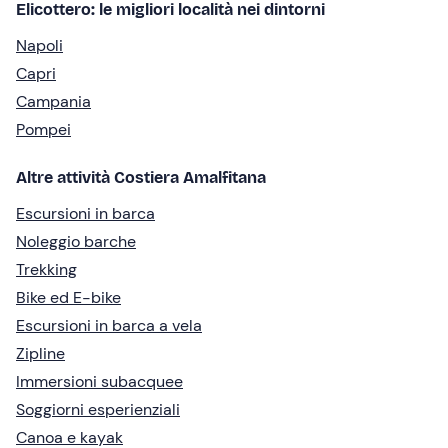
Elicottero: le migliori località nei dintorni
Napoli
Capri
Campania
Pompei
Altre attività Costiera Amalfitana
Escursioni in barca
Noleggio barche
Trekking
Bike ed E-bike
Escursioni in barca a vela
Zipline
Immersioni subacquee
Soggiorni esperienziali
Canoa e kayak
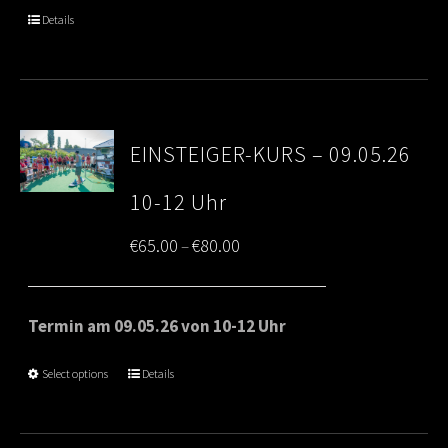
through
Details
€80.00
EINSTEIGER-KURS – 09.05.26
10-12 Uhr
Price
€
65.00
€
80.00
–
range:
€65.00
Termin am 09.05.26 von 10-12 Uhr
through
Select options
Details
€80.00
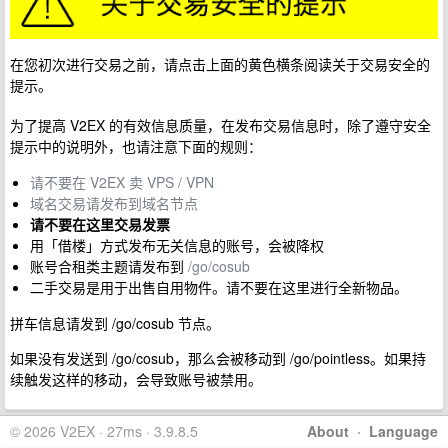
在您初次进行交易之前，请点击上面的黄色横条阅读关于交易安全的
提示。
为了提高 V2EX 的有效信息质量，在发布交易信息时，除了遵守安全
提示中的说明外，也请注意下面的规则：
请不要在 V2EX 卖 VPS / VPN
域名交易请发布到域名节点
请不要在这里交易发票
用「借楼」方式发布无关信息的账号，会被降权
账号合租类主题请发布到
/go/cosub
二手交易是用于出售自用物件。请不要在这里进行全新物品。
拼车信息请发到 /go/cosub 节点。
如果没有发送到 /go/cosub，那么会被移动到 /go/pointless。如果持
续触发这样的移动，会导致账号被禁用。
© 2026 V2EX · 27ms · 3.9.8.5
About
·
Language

********************

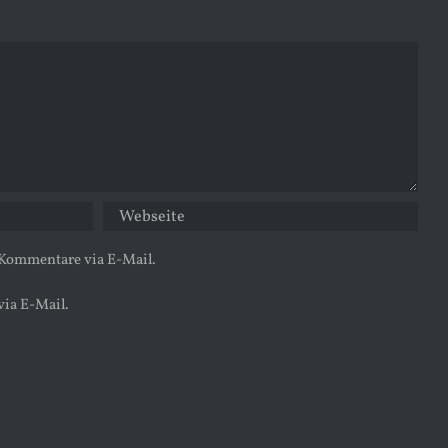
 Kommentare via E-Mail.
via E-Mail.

********************

- TO DO: For this exercise, find all lines in the records containing the word "barca" and copy them.

- TASK OUTPUT:
Escursioni in barca
Escursioni in barca a vela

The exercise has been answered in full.